Maximum flow and bipartite matching
The maximum flow problem involves finding a flow through a network connecting a source to a sink node which is also the maximum possible. Applications of this problem are manifold from network circulation to traffic control.
The Ford-Fulkerson algorithm is commonly used to calculate the maximum flow on a given graph although a variant called Edmonds-Karp ensures the maximum flow is computed in \( O(V E^2) \) (or \( O(V^2) \) in case an adjacency matrix is used).
Given the following graph
the maximum flow through the network is constrained by the minimum cut passing through the edges directly linked to the sink node. Therefore the maximum flow on the network is 5.
Edmonds-Karp uses breadth-first search as follows
find all paths from source to sink with BFS
for each path
find the maximum flow that can flow through that path
augment the path and increase the total flow
Augmenting a path means saturating its capacity \( c \) with a running flow \( f_p \le c \).

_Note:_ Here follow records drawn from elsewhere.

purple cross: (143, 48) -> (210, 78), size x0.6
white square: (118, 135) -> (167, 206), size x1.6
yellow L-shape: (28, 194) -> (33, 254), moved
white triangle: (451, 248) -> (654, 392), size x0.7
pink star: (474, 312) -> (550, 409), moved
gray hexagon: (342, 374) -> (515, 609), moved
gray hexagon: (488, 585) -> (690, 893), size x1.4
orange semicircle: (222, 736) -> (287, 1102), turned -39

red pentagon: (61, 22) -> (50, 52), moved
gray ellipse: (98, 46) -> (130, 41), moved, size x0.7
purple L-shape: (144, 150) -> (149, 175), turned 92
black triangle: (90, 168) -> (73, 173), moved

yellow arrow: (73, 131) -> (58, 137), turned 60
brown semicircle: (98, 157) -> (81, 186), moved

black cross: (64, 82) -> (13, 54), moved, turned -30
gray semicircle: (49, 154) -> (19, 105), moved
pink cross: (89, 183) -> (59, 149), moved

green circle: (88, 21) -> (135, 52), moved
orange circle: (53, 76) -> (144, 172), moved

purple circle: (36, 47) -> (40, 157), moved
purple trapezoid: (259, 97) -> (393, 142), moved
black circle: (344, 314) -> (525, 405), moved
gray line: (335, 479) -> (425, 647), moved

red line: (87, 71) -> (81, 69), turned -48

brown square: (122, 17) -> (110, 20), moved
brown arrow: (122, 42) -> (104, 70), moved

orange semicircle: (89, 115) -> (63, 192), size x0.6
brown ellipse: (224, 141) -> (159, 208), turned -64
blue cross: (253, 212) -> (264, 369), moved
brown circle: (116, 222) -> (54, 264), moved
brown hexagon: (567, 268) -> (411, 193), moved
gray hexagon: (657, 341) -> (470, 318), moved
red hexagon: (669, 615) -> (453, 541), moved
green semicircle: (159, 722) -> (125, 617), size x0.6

The following code implements Edmonds-Karp with an adjacency list on the graph of the previous image
#include <iostream>
#include <vector>
#include <list>
#include <queue>
using namespace std;
struct Edge {
int u; // Origin
int v; // Destination
int weight; // Capacity
int flux; // Current flux
};
class Graph {
public:
Graph(int V) : source(-1), sink(-1) {
adjacencyList.resize(V);
numberOfVertices = V;
}
void addEdge(int u, int v, int w) {
adjacencyList[u].push_back({ u, v, w, 0 });
}
void setSource(int s) {
source = s;
}
void setSink(int s) {
sink = s;
}
int maximumFlow() { // Edmonds–Karp
int maximumFlow = 0;
vector<Edge*> parentEdges(numberOfVertices, nullptr);
deque<int> bfsQueue;
// Do a BFS to find every path from source to sink
bfsQueue.push_back(source);
while (bfsQueue.empty() == false) {
int current = bfsQueue.front();
bfsQueue.pop_front();
for (auto& edge : adjacencyList[current]) {
parentEdges[edge.v] = &edge;
bfsQueue.push_back(edge.v);
if (edge.v == sink) {
// A path was found from source to sink
// Find the maximum flow on this path
int maxFlow = numeric_limits<int>::max();
auto parentEdge = parentEdges[edge.v];
while (parentEdge != nullptr) {
maxFlow = min(maxFlow, parentEdge->weight - parentEdge->flux);
parentEdge = parentEdges[parentEdge->u];
}
maximumFlow += maxFlow;
// Augment the entire path
parentEdge = parentEdges[edge.v];
while (parentEdge != nullptr) {
parentEdge->flux += maxFlow;
parentEdge = parentEdges[parentEdge->u];
}
}
}
}
return maximumFlow;
}
private:
vector<list<Edge>> adjacencyList;
int numberOfVertices;
int source, sink;
};
int main() {
Graph graph(7);
graph.addEdge(0, 1, 3);
graph.addEdge(0, 4, 10);
graph.addEdge(1, 3, 10);
graph.addEdge(1, 2, 7);
graph.addEdge(4, 5, 5);
graph.addEdge(5, 6, 4);
graph.addEdge(2, 6, 1);
graph.setSource(0);
graph.setSink(6);
cout << "Maximum flow: " << graph.maximumFlow(); // 5
return 0;
}Bipartite Matching
A bipartite graph is a graph whose vertices can be divided into two independent sets such that every edge \( (u,v) \) either \( u \) belongs to the first one and \( v \) to the second one or vice versa. A bipartite graph satisfies the graph coloring condition, i.e. has no odd-length cycles. Bipartite matching is the problem of finding a subgraph in a bipartite graph where no two edges share an endpoint.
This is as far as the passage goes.